Furthermore, we figured exactly how to rank for those keywords in our content, which carries us to the next strait of our journey …

5. Develop content briefs

What goes into a content brief?

An analysis of the top-ranking website content for each keyword.

The results of this analysis are then represented as directions for what to include in content in order to rank for that keyword. For instance, a brief will summarize:

  • Average word count.
  • Main questions to answer.
  • Secondary keywords to include.
  • Major topics to discuss.
  • Meta description.
Content brief for "content development"

This is a critical aspect of proper search engine optimization (SEO). By closely analyzing the content that Google has deemed most relevant to your target keywords, you’re taking the guesswork out of content writing – think of it as reverse engineering the best content on the web.

Tools like MarketMuse and SEMrush’s SEO content template help automate this process – they perform the analysis of SERPs so you don’t have to go from search result to search result, tallying how many times certain secondary keywords were used. Include this information in your brief, and use it to develop content ideas.

6. Create and promote the actual content

Finally, you begin creating your engaging content.

Keep in mind that gated assets like white papers, case studies and eBooks are not visible to Google crawlers. That’s fine, since the whole point of gated assets is to draw your top-of-funnel traffic deeper into the sales funnel. If your audience is wowed by your blog posts, they’re more likely to give you an email address to get on a newsletter subscription or to download an asset that takes a deeper dive into a subject.

The content development process for deeper-funnel assets is a little different, but the goal is the same: they should deliver on relevance and quality. Interview subject-matter experts at your company if you have to – just make sure that the content you provide won’t make them regret subscribing.

As is the case with any high-value, high-impact content, you have the opportunity to deliver genuine thought leadership. If your goal is to put data at the forefront of your content creation, hopefully you can generate lasting results — measurable and immeasurable. For some assets, the result might be pure search rankings; for others, you might be on the path toward becoming a thought leader in your space, through email, social media or third-party publications.

7. Review the metrics

When it comes specifically to SEO, it can take 100 days for a piece of website content to fully “mature” into its ranking, meaning its position in SERPs might fluctuate during that time.
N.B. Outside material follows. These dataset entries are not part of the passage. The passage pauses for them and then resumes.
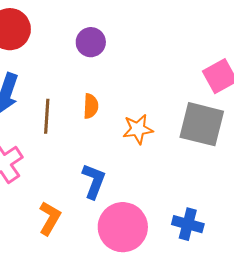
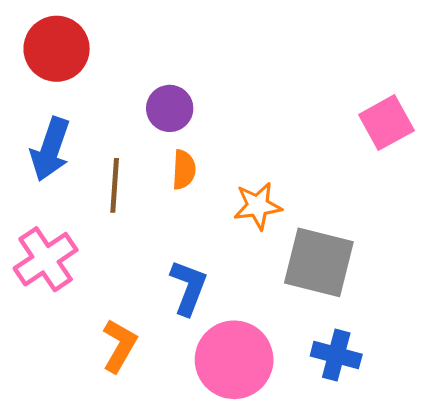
purple circle: (91, 42) -> (170, 108), moved
gray square: (202, 124) -> (319, 262), moved

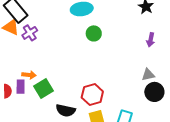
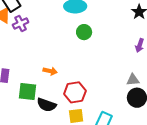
orange arrow: (29, 75) -> (50, 71), moved
green square: (43, 89) -> (27, 92), moved, turned 30

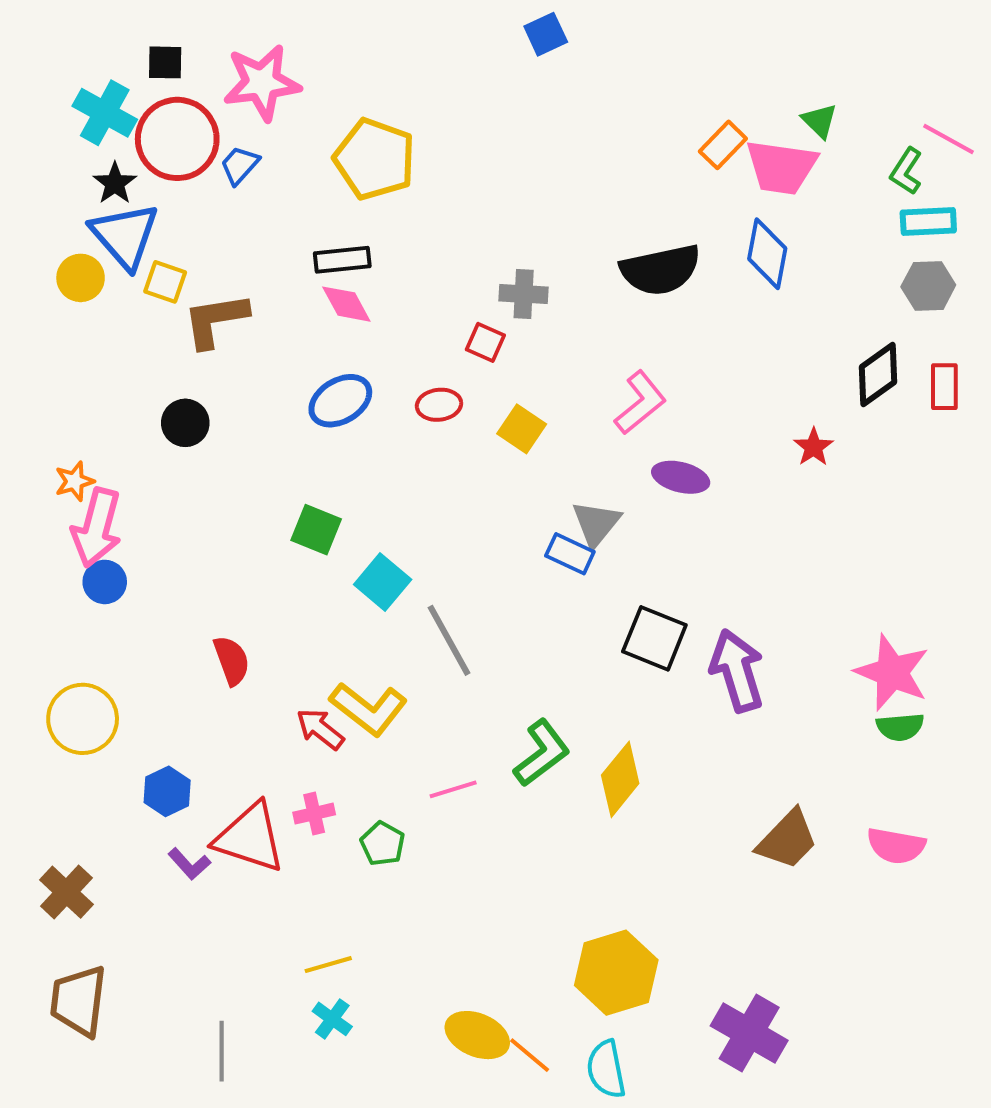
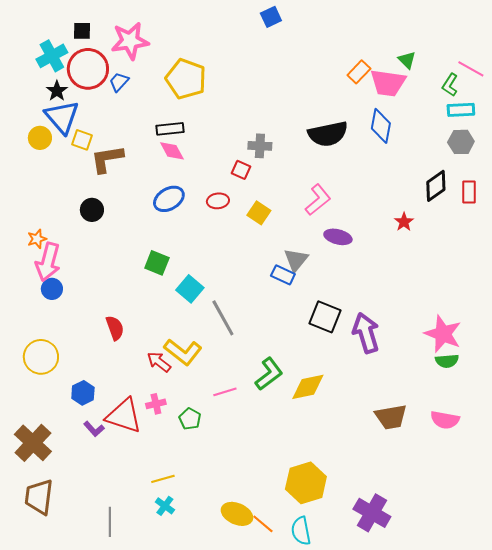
cyan cross: (105, 113) -> (52, 56), turned 32
yellow diamond: (620, 779) -> (308, 387), turned 39
brown trapezoid: (787, 840) -> (391, 417), turned 36
brown cross: (66, 892) -> (33, 443), size x1.4

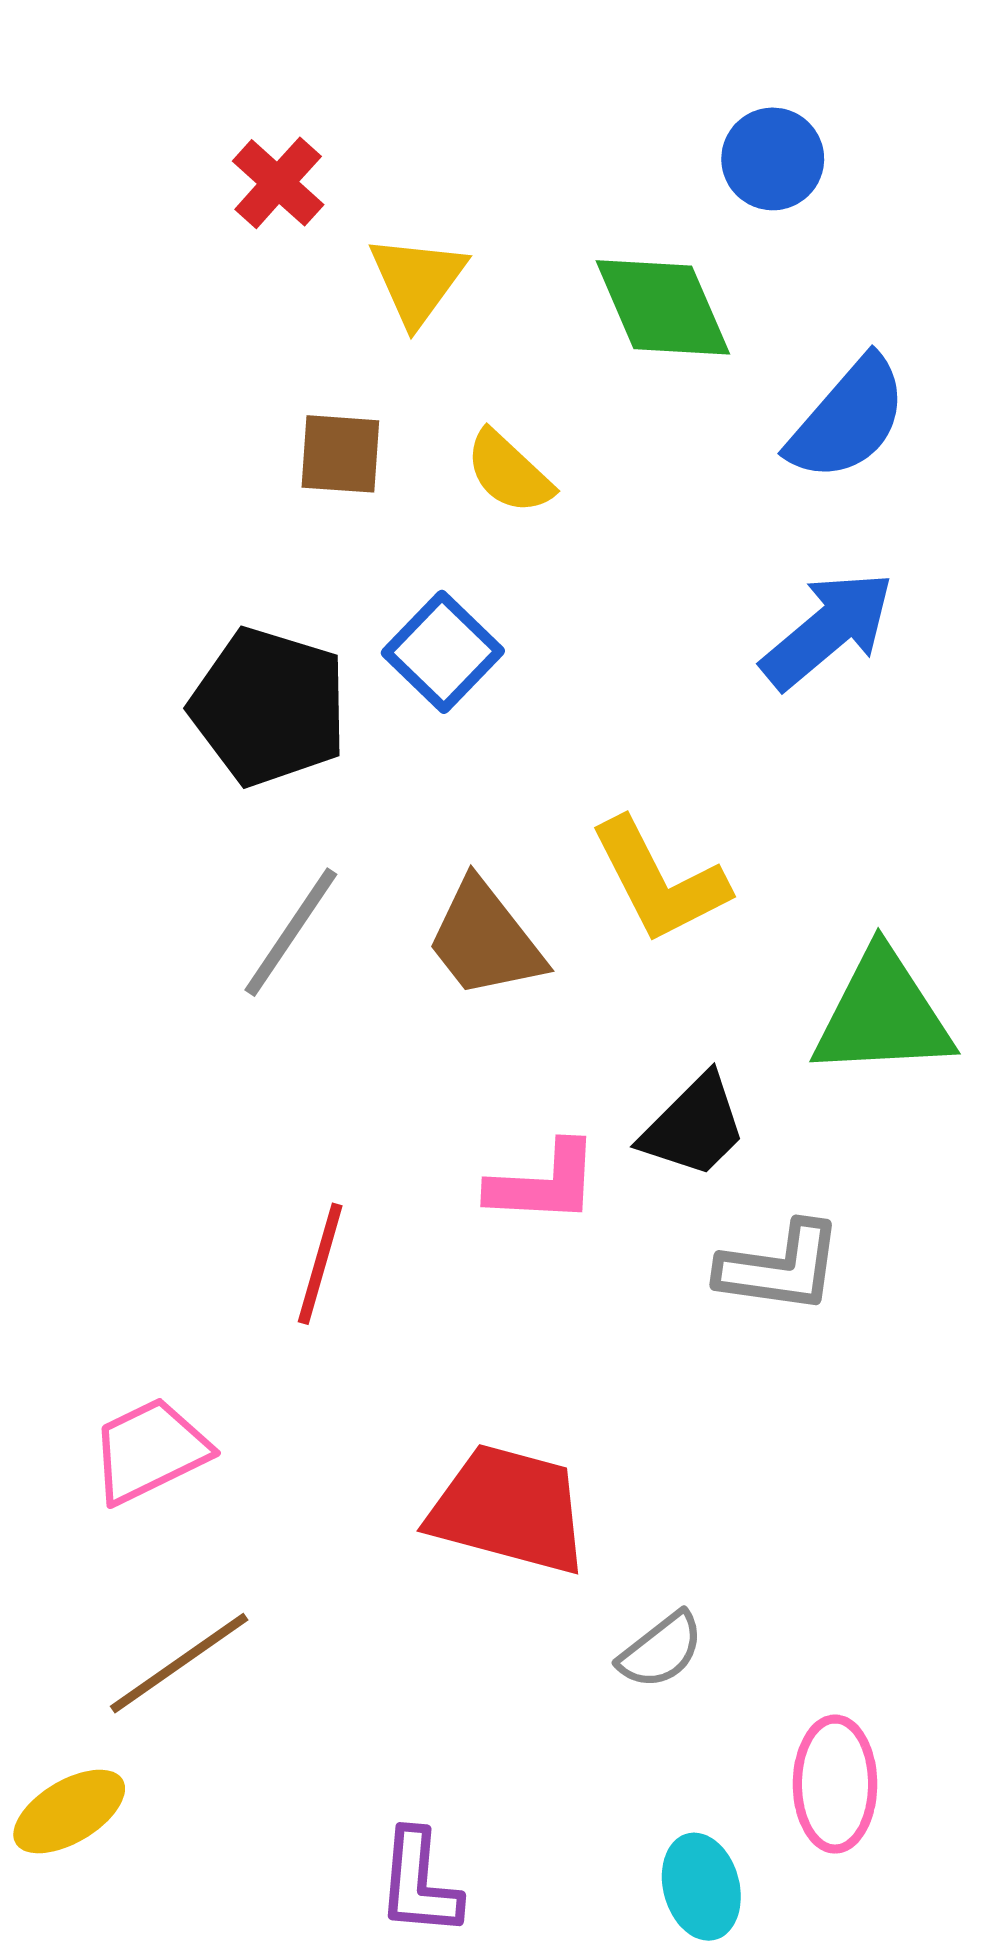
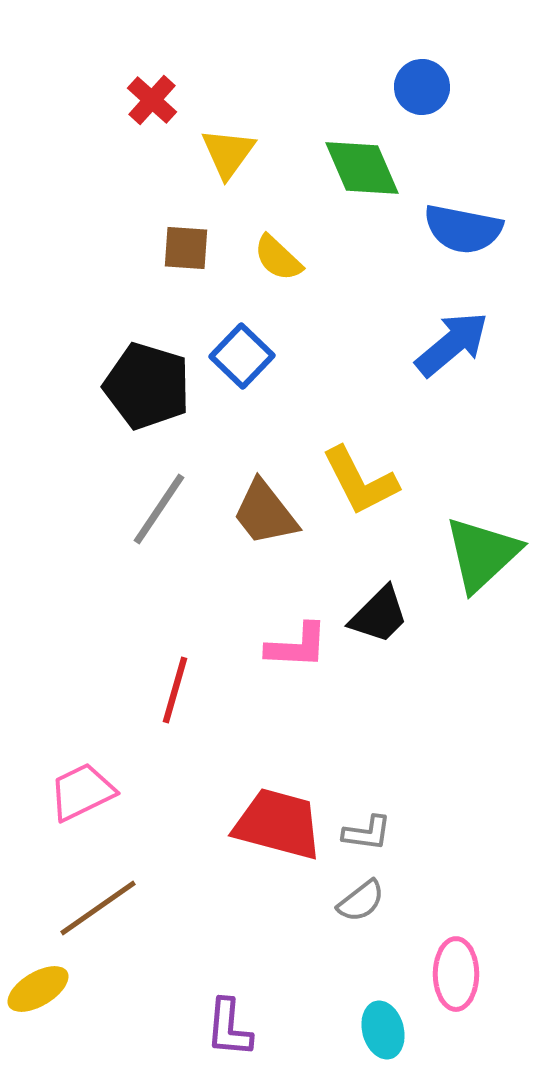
blue semicircle: (848, 419) -> (463, 229), turned 60
green triangle: (883, 1015) -> (482, 554), turned -40
gray L-shape: (780, 1267) -> (367, 833), moved, size x0.7

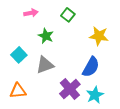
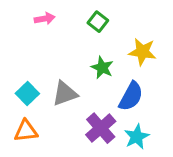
green star: (46, 36) -> (102, 68), moved
cyan square: (19, 55) -> (27, 94), moved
Otherwise, it’s never too early to start tracking success.

Some KPIs are fairly straightforward. If your most recent eBook is getting a lot of downloads, then you’ve probably done a good job promoting it on your site, your blog and on social media.

Take another example: A recent blog post is getting tons of page views. Just because it’s killing it in that sense doesn’t necessarily mean its slaying in search, too. This success could be an indicator of a highly successful email marketing strategy. In this case, the only way to know for sure would be to go into Google Analytics and assess the traffic sources. And yes, traffic is almost always a good thing, regardless of whether it comes from an email campaign or search.

But it’s important to be precise when reviewing metrics. That’s how you’ll get to the root of why certain numbers are strong and others weak, so that you can repeat your successes and avoid making the same mistakes twice. As you uncover this level of analytical nuance, you can further refine your blog writing process (or eBook, or white paper, what have you.).

There’s no wasted motion in data-driven content marketing

Digital marketing is a journey without an end. But there are destinations and milestones that you can only reach through very deliberate, data-driven decision-making.

And en route to those destinations, you may even be blown off course and beset by Odyssey-like turns of events – Google algorithm changes, new SERP features that eat into traffic, etc.

But with data, even when you’re not where you want to be, you’re never really lost. There’s always a next step to take, and there’s always a new destination within reach.

Editor’s Note: Updated December 2020.